#### DATA EXTRACTS:
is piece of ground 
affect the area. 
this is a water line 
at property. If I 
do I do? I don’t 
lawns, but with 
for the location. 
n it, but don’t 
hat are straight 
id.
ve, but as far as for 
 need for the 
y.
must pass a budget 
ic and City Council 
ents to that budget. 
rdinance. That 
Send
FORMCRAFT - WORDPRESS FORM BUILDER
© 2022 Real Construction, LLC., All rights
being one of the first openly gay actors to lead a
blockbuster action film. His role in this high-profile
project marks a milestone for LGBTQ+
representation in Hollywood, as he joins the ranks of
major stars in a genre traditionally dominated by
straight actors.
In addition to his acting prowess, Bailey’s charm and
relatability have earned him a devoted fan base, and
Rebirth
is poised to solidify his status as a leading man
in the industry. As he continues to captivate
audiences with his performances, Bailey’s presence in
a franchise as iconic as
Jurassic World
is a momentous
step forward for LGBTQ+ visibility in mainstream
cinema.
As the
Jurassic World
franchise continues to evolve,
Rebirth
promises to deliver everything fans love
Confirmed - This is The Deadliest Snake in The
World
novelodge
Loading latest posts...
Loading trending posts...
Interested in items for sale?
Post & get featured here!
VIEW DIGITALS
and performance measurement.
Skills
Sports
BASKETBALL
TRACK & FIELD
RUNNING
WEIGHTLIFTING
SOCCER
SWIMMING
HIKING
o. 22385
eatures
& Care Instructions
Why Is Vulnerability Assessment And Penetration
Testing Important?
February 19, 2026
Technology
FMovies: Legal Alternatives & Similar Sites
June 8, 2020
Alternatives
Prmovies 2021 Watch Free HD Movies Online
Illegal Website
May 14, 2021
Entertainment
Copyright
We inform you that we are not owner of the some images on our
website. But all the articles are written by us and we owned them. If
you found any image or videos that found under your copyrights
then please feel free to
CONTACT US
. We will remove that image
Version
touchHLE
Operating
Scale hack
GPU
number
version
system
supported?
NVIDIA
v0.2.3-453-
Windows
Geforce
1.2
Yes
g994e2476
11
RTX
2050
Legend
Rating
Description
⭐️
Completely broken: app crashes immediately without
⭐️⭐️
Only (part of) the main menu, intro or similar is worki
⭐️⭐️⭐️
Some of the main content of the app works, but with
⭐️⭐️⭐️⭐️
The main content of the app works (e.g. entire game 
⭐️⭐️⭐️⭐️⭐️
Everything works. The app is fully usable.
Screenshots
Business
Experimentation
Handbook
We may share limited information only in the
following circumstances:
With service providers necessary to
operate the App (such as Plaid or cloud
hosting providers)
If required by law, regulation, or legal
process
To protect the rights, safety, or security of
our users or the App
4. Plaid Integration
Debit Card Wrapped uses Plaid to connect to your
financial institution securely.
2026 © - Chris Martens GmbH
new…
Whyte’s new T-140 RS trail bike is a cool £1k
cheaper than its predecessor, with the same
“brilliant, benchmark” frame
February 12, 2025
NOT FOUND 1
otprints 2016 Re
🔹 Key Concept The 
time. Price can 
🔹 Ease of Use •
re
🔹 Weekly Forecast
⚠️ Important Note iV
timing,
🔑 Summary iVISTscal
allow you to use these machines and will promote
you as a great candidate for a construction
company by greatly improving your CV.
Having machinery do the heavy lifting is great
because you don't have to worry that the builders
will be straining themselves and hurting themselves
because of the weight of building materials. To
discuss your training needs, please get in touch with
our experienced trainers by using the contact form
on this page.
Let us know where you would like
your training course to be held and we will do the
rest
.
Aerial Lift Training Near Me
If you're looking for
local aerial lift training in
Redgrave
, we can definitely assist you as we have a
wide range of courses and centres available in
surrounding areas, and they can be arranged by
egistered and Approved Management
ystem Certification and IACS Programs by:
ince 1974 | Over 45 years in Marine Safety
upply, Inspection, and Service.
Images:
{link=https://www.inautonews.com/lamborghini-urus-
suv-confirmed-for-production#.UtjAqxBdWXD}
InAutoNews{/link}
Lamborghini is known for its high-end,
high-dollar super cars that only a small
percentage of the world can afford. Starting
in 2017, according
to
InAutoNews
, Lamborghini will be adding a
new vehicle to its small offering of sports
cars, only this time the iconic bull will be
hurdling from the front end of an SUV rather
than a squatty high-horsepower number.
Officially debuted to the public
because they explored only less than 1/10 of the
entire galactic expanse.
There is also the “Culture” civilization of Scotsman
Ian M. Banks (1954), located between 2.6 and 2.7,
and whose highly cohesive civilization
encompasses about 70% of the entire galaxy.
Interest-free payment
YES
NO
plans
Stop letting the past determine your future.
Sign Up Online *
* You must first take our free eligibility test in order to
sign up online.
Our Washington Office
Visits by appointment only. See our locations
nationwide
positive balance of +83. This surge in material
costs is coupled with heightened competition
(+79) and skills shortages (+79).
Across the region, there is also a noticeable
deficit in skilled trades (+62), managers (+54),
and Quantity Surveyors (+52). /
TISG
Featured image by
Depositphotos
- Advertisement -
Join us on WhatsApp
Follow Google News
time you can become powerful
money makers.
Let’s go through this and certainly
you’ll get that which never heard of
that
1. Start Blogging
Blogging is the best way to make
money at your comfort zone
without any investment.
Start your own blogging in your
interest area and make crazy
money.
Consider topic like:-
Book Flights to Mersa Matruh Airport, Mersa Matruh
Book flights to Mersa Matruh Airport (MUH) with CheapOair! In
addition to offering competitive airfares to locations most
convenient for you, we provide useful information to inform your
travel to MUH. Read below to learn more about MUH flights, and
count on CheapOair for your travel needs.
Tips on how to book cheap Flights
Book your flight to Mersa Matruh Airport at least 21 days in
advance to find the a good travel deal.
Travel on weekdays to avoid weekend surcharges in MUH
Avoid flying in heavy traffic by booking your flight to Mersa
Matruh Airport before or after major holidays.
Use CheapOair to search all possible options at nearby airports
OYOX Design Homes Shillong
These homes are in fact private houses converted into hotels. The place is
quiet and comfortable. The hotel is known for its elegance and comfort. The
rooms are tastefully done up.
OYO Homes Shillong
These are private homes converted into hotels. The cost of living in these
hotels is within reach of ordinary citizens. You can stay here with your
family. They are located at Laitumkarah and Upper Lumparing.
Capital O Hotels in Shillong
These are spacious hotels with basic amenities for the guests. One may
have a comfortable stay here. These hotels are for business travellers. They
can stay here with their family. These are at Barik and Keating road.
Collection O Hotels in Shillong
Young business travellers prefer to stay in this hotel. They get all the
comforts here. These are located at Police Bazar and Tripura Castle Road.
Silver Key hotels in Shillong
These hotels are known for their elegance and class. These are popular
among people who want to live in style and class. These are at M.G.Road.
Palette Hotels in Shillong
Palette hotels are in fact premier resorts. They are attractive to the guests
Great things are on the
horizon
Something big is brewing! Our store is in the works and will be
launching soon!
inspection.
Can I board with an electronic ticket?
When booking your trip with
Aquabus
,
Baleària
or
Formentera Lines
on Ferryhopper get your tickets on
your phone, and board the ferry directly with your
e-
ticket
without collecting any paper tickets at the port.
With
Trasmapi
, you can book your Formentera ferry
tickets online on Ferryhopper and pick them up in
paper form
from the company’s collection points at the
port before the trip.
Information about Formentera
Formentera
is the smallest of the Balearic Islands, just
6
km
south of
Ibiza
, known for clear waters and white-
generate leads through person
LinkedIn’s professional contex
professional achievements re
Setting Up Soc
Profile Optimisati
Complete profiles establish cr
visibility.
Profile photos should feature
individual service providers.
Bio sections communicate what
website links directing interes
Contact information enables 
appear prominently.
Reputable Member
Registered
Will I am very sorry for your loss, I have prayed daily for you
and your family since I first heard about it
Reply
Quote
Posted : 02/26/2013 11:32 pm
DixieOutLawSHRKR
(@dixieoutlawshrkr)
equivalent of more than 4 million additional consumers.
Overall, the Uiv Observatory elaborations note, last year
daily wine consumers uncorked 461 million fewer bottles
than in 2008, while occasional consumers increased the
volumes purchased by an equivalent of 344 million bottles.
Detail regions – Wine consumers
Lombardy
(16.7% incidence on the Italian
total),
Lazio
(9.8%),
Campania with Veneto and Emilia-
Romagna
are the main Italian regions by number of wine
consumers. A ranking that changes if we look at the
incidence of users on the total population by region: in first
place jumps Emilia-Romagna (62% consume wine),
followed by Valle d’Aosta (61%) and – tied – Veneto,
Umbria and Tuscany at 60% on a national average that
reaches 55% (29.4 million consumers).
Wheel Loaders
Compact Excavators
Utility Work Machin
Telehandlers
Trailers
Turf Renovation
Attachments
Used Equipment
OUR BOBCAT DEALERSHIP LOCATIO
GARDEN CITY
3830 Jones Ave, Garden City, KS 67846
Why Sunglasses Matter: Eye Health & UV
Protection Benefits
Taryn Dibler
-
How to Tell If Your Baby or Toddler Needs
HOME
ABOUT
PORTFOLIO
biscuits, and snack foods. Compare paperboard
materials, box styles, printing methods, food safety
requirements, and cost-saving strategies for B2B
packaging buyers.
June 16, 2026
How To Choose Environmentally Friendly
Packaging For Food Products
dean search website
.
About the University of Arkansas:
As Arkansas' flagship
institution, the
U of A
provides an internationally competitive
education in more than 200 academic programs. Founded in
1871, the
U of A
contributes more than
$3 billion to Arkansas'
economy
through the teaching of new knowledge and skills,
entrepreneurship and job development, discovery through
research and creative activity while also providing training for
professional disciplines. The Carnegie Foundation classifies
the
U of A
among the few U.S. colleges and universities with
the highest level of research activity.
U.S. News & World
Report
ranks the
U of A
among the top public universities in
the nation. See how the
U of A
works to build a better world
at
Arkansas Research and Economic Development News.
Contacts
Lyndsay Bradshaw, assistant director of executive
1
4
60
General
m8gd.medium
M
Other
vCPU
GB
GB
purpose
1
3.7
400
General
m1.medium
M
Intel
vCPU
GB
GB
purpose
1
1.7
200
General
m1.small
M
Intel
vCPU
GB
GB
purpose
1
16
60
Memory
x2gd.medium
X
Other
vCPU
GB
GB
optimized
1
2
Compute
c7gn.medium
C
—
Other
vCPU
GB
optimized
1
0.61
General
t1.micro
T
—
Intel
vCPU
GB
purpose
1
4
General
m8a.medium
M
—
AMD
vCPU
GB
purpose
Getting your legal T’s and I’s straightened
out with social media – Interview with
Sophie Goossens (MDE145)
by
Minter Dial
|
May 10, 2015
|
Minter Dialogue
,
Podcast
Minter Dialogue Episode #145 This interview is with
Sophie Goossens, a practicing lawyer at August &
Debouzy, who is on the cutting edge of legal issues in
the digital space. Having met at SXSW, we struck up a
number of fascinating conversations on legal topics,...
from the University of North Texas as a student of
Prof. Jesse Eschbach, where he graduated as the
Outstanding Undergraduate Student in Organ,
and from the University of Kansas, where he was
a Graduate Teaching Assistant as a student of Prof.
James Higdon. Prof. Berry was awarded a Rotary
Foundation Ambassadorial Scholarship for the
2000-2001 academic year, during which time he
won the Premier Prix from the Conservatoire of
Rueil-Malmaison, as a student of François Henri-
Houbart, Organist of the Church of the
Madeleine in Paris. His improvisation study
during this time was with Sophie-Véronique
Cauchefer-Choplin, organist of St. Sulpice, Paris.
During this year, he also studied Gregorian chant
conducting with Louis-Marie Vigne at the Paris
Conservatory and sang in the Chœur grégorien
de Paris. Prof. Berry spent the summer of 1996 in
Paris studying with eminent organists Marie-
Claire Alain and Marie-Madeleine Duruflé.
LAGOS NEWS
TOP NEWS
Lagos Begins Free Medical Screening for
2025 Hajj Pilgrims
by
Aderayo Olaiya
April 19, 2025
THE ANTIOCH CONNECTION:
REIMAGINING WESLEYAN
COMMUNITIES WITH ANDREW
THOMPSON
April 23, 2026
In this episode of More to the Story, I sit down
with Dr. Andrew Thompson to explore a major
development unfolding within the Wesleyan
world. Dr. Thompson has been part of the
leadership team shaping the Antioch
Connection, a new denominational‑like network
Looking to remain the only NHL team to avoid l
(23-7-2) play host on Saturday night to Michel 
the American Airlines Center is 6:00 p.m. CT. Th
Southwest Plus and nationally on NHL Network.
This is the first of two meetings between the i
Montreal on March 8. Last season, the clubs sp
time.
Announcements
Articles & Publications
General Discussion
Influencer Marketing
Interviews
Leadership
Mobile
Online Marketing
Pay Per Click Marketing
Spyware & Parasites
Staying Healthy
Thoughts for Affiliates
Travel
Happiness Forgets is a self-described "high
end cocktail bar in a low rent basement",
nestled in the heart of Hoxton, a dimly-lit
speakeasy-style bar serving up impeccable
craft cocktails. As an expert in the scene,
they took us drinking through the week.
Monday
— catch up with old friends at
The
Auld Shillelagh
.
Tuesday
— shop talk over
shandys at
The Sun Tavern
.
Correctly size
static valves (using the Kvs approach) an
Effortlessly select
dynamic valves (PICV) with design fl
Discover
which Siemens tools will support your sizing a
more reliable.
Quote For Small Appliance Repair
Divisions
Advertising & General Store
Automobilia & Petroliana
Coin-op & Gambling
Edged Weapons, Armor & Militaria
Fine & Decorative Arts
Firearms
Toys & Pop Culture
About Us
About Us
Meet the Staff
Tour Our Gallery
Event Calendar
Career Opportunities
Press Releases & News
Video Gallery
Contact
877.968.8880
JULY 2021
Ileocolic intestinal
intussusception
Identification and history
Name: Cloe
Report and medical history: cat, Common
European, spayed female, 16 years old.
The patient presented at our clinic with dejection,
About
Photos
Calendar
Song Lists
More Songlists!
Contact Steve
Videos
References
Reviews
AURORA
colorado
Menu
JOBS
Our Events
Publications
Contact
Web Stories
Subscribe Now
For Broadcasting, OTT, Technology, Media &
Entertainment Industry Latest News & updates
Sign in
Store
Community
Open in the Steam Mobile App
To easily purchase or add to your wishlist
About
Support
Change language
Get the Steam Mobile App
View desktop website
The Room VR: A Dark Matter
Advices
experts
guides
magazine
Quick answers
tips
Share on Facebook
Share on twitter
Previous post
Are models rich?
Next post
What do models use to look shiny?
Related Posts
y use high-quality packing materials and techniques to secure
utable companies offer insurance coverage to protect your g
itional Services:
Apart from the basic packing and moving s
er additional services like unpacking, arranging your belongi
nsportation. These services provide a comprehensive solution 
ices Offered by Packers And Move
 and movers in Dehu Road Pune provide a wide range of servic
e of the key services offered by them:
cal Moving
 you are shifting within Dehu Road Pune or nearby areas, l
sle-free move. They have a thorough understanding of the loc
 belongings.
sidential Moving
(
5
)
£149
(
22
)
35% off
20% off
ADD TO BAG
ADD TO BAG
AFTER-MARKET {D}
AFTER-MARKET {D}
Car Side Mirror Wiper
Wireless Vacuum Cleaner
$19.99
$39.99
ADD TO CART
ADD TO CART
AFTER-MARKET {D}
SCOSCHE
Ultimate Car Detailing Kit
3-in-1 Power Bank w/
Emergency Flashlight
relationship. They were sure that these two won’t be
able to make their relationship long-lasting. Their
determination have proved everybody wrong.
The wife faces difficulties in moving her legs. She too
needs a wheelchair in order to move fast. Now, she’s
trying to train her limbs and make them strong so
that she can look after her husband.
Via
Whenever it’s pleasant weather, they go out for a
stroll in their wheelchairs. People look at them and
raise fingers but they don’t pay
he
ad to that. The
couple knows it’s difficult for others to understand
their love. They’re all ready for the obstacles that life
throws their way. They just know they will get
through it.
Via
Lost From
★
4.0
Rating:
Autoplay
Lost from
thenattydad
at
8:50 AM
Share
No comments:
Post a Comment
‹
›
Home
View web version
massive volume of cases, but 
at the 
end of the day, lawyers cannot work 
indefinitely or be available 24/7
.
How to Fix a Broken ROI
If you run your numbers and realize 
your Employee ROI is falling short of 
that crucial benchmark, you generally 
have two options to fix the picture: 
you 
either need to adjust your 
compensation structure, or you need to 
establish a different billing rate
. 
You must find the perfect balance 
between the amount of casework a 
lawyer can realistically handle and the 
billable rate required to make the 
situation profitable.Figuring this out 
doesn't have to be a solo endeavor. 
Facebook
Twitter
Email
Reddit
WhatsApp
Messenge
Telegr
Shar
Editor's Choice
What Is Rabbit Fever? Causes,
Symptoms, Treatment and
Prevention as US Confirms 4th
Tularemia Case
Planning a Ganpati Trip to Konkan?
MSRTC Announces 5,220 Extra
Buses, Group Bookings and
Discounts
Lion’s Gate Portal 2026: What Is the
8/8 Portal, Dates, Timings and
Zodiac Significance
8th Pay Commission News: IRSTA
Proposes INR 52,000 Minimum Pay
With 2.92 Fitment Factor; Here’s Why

#### ASSIGNMENT:
Set down, exactly as they appear above, all lines from the one that has "Rueil-Malmaison, as a" down to the one that has "speakeasy-style bar serving up impeccable", including those two and no others.

#### FINAL ANSWER:
Rueil-Malmaison, as a student of François Henri-
Houbart, Organist of the Church of the
Madeleine in Paris. His improvisation study
during this time was with Sophie-Véronique
Cauchefer-Choplin, organist of St. Sulpice, Paris.
During this year, he also studied Gregorian chant
conducting with Louis-Marie Vigne at the Paris
Conservatory and sang in the Chœur grégorien
de Paris. Prof. Berry spent the summer of 1996 in
Paris studying with eminent organists Marie-
Claire Alain and Marie-Madeleine Duruflé.
LAGOS NEWS
TOP NEWS
Lagos Begins Free Medical Screening for
2025 Hajj Pilgrims
by
Aderayo Olaiya
April 19, 2025
THE ANTIOCH CONNECTION:
REIMAGINING WESLEYAN
COMMUNITIES WITH ANDREW
THOMPSON
April 23, 2026
In this episode of More to the Story, I sit down
with Dr. Andrew Thompson to explore a major
development unfolding within the Wesleyan
world. Dr. Thompson has been part of the
leadership team shaping the Antioch
Connection, a new denominational‑like network
Looking to remain the only NHL team to avoid l
(23-7-2) play host on Saturday night to Michel 
the American Airlines Center is 6:00 p.m. CT. Th
Southwest Plus and nationally on NHL Network.
This is the first of two meetings between the i
Montreal on March 8. Last season, the clubs sp
time.
Announcements
Articles & Publications
General Discussion
Influencer Marketing
Interviews
Leadership
Mobile
Online Marketing
Pay Per Click Marketing
Spyware & Parasites
Staying Healthy
Thoughts for Affiliates
Travel
Happiness Forgets is a self-described "high
end cocktail bar in a low rent basement",
nestled in the heart of Hoxton, a dimly-lit
speakeasy-style bar serving up impeccable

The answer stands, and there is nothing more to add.